Thursday, August 21, 2008

McCain Camp Misses Big Opportunity

I don't know if the McCain Campaign failed to finish their negative Tony Rezko ad in time for the nightly newscasts to air it tonight, or if the networks, without knowledge or confidence the ad will ever air (McCain in the past this election cycle has created strong attack ads but not actually paid to air them, with the aim of having the networks air the ad for free on news and opinion broadcasts, which they have been more than happy to do) but the ad did not air on either NBC Nightly News or ABC's World News Tonight. Instead, the pieces the networks ran focused on Obama's attacks, and his tying McCain's statement that he doesn't know how many houses he knows to how out of touch McCain is with problems in the economy.


The Rezko ad is a brutal hatchet job on Obama. While Obama's negative ad today at least is tangentially related to policy (asking how McCain can understand or fix the economy if he doesn't know it's broken) McCain's ad is completely unrelated to policy. It's a total negative character attack, essentially saying "Obama is a crook who associates with other crooks. He does them political favors and he swindles real estate on the side." Of course, Rezko is not one of Obama's biggest fundraisers by any calculation (and he never donated a dime to Obama's Presidential campaign, and all of the funds Rezko raised or had any connection have long been donated to charity by Obama) and Obama was never the subject of any suspicion of wrong-doing related to Rezko. But, that's surely not the picture painted by McCain's ad.
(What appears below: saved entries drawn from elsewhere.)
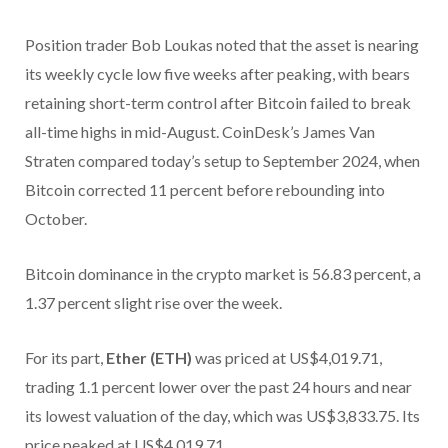
Position trader Bob Loukas noted that the asset is nearing
its weekly cycle low five weeks after peaking, with bears
retaining short-term control after Bitcoin failed to break
all-time highs in mid-August. CoinDesk’s James Van
Straten compared today’s setup to September 2024, when
Bitcoin corrected 11 percent before rebounding into
October.
Bitcoin dominance in the crypto market is 56.83 percent, a
1.37 percent slight rise over the week.
For its part,
Ether (ETH)
was priced at US$4,019.71,
trading 1.1 percent lower over the past 24 hours and near
its lowest valuation of the day, which was US$3,833.75. Its
price peaked at US$4,019.71.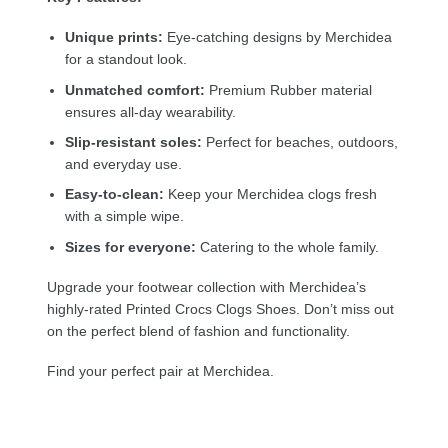
Unique prints:
Eye-catching designs by Merchidea
for a standout look.
Unmatched comfort:
Premium Rubber material
ensures all-day wearability.
Slip-resistant soles:
Perfect for beaches, outdoors,
and everyday use.
Easy-to-clean:
Keep your Merchidea clogs fresh
with a simple wipe.
Sizes for everyone:
Catering to the whole family.
Upgrade your footwear collection with Merchidea’s
highly-rated Printed Crocs Clogs Shoes. Don’t miss out
on the perfect blend of fashion and functionality.
Find your perfect pair at Merchidea.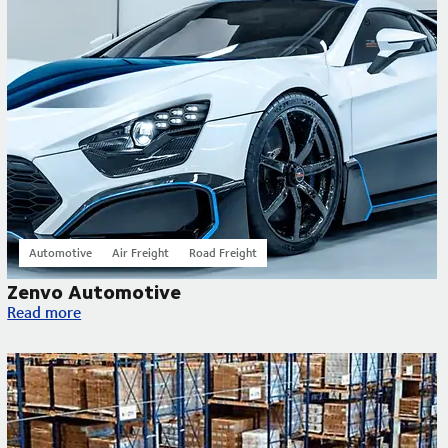
Automotive
Air Freight
Road Freight
Zenvo Automotive
Zenvo Automotive
Read more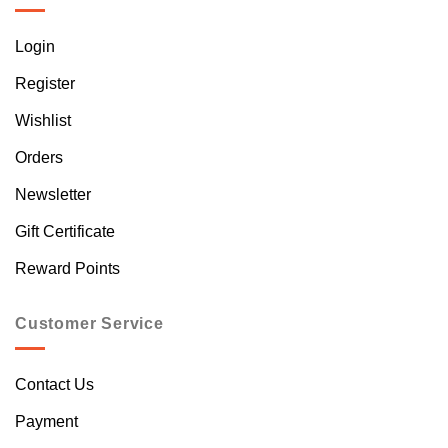
Login
Register
Wishlist
Orders
Newsletter
Gift Certificate
Reward Points
Customer Service
Contact Us
Payment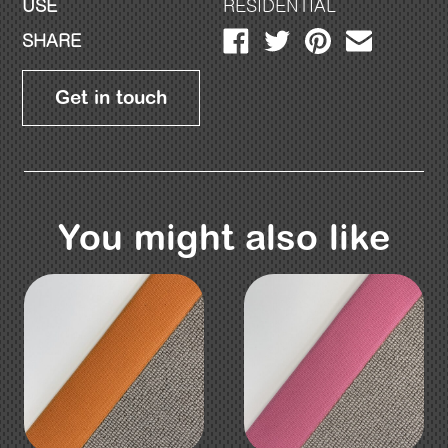
USE
RESIDENTIAL
SHARE
Get in touch
You might also like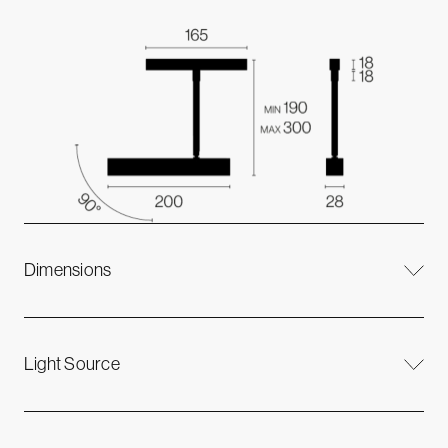
Dimensions
Light Source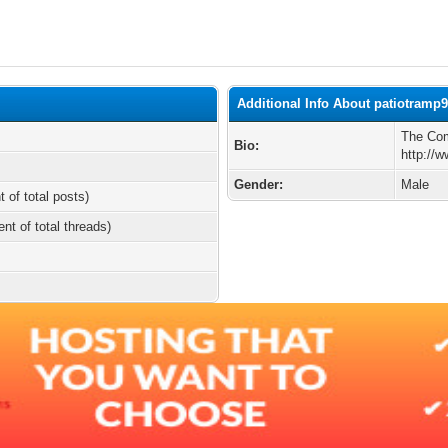
Additional Info About patiotramp
The Com
Bio:
http://
Gender:
Male
t of total posts)
ent of total threads)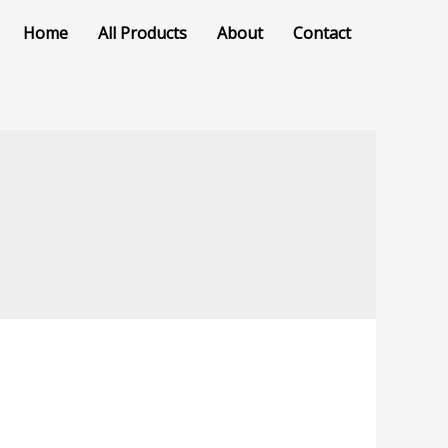
Home
All Products
About
Contact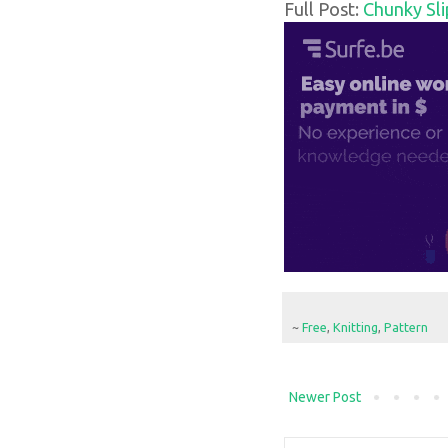
Full Post:
Chunky Sli
~
Free
,
Knitting
,
Pattern
Newer Post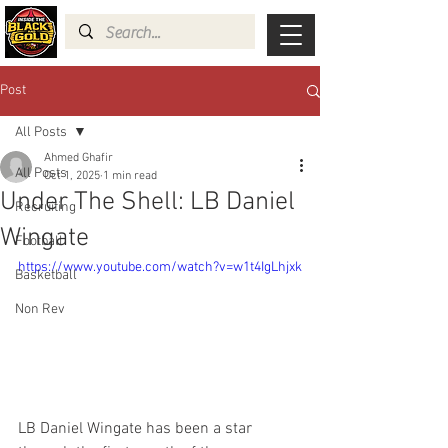
Post
All Posts
Ahmed Ghafir
All Posts
Oct 1, 2025
1 min read
Under The Shell: LB Daniel
Recruiting
Wingate
Football
https://www.youtube.com/watch?v=w1t4IgLhjxk
Basketball
Non Rev
LB Daniel Wingate has been a star 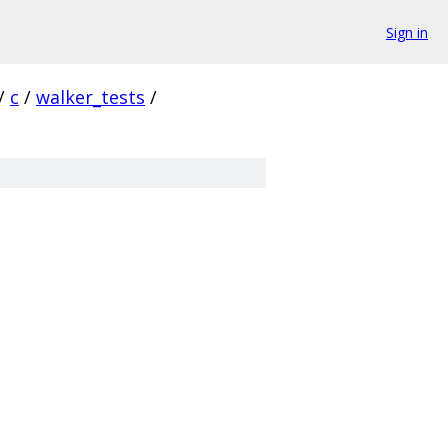
Sign in
/
c
/
walker_tests
/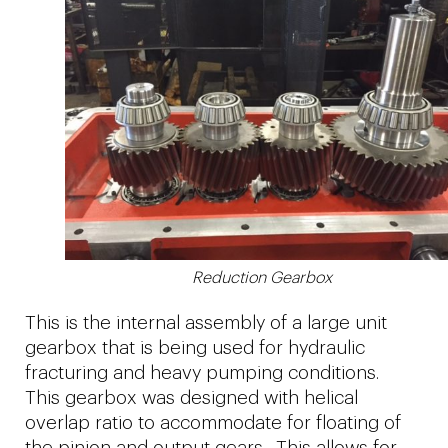
Reduction Gearbox
This is the internal assembly of a large unit
gearbox that is being used for hydraulic
fracturing and heavy pumping conditions.
This gearbox was designed with helical
overlap ratio to accommodate for floating of
the pinion and output gears. This allows for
I'll be honest, nothing surprises me in politics, but I really thought McCain was more honorable than the campaign he's running. The advantage to having McCain as the Republican nominee, and Obama as the Democratic nominee, was supposed to be a civil campaign. Instead, McCain has run almost entirely negative ads, mostly involving Obama's character (not his policies) and he has repeatedly questioned Obama's patriotism (including saying that Obama would choose to lose a war if it meant he was elected President). Obama, in recent days, has gone more on the attack, but always couched in policy distinctions, not personal ones. John McCain has chosen not to follow that path. And it's working, because the polls have tightened, and McCain seems to have the wind at his back. But, something tells me, McCain would not have accepted this kind of campaign when he ran in 2000. But if you want to win badly enough, and you are willing to do whatever your advisers tell you to do, then this is the kind of campaign you get. One indistinguishable from the campaign George W. Bush ran against McCain in 2000.